Page-level text extractions »

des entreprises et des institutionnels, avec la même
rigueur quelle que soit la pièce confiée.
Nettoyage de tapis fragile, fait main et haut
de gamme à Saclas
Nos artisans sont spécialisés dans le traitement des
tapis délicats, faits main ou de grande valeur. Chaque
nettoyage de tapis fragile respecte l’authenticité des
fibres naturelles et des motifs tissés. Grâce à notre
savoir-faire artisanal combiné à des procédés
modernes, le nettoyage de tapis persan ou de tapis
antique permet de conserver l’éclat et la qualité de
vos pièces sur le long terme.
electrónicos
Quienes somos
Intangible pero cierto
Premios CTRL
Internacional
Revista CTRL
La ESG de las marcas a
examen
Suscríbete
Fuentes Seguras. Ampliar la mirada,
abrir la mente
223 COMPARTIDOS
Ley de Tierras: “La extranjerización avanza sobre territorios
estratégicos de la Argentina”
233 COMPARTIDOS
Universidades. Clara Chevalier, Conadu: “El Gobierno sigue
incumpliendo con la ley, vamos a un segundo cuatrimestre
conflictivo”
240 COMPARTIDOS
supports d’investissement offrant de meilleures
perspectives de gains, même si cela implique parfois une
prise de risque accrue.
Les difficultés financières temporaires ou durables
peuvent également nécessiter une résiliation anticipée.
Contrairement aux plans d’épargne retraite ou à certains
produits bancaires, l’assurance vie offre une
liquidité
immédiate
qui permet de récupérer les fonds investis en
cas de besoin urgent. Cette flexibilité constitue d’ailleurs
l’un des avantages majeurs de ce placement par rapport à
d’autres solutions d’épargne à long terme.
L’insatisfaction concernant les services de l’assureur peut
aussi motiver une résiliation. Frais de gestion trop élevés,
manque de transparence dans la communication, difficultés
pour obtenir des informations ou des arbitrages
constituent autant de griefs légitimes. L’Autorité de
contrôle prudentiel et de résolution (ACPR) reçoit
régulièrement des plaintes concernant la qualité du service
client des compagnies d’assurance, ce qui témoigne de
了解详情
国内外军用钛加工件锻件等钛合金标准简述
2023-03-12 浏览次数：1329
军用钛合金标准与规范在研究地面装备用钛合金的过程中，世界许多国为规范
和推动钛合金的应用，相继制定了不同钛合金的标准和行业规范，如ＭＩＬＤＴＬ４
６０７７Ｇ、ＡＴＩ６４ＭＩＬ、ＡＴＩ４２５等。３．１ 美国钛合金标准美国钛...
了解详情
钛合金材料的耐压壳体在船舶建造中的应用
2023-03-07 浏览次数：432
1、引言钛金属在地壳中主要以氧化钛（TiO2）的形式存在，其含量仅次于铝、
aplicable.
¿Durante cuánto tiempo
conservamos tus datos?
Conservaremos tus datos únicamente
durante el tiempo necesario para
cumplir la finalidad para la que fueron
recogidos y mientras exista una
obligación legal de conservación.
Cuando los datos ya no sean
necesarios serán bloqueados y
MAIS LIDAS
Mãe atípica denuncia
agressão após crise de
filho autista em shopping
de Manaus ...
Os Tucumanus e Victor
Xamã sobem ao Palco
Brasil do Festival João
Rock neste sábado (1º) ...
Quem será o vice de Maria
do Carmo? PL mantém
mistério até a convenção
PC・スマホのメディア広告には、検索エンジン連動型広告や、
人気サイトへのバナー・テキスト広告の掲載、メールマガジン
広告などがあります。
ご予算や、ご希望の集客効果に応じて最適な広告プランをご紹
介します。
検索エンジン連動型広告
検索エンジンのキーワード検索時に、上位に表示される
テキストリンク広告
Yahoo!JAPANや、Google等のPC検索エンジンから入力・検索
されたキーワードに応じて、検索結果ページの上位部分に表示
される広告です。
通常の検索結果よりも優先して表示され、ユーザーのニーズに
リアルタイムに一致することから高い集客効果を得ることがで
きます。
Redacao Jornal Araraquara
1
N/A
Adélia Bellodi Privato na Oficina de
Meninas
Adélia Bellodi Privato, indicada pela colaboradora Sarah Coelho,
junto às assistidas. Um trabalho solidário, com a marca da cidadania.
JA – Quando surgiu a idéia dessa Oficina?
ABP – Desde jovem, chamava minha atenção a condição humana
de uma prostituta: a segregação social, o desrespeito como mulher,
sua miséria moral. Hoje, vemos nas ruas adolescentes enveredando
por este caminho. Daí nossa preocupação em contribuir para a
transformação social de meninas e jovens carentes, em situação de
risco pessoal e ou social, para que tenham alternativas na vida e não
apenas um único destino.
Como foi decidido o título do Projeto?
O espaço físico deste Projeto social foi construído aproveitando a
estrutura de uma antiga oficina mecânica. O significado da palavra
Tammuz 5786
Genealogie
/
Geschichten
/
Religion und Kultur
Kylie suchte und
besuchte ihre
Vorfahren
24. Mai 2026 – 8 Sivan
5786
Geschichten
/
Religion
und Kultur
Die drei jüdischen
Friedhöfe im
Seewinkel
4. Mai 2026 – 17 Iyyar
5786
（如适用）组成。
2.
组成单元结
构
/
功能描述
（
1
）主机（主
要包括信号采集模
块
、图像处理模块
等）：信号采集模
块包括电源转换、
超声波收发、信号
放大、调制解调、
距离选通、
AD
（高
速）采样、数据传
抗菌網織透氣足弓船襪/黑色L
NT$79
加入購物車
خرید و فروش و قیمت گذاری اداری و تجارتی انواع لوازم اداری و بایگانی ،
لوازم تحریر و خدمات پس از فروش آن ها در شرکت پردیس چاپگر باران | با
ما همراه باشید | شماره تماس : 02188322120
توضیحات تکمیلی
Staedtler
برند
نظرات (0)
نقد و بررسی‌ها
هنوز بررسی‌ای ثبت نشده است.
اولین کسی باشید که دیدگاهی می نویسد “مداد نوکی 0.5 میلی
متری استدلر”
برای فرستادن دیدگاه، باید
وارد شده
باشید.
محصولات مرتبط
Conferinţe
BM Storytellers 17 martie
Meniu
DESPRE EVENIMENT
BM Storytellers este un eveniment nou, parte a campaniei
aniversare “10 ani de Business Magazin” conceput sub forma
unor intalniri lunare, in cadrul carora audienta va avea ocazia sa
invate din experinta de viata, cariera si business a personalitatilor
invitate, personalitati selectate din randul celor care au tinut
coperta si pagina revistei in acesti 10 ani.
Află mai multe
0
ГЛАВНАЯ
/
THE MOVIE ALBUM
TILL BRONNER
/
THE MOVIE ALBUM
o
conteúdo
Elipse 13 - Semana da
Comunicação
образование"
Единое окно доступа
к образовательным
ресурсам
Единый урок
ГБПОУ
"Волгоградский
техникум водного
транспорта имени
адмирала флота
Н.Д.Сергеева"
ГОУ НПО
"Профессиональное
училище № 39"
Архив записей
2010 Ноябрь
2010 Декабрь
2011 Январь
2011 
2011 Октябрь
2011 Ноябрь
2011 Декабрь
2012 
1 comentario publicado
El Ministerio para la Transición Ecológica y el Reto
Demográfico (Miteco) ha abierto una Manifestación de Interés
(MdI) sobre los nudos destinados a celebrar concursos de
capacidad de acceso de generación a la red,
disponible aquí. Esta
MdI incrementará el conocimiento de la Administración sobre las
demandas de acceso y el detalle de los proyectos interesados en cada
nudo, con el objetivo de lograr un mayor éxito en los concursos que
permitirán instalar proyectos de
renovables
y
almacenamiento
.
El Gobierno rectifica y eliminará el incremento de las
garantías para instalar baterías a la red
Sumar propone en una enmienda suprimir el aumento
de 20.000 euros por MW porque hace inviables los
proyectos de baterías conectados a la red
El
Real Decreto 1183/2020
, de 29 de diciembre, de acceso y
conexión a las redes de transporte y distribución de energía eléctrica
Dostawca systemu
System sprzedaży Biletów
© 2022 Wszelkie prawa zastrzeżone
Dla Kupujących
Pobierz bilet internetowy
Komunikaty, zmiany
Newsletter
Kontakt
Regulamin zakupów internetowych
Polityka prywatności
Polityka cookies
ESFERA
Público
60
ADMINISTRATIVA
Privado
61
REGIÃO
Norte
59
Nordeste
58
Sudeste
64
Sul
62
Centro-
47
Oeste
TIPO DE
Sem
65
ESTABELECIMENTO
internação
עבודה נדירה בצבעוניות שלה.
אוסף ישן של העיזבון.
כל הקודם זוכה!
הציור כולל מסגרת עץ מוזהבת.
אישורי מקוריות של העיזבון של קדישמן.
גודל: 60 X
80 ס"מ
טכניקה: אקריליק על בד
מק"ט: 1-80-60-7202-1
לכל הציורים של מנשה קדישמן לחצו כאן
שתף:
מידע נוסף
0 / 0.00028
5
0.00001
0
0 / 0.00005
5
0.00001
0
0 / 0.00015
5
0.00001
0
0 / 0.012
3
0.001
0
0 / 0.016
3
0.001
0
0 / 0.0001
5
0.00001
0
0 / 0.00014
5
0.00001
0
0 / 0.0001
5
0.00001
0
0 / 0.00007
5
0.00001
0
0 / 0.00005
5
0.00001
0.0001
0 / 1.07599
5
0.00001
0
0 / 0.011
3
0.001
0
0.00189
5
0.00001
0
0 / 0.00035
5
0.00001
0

To do »
Looking at the records above, which lines contain "tapis"? Copy those lines.

Answer area »
Nettoyage de tapis fragile, fait main et haut
tapis délicats, faits main ou de grande valeur. Chaque
nettoyage de tapis fragile respecte l’authenticité des
modernes, le nettoyage de tapis persan ou de tapis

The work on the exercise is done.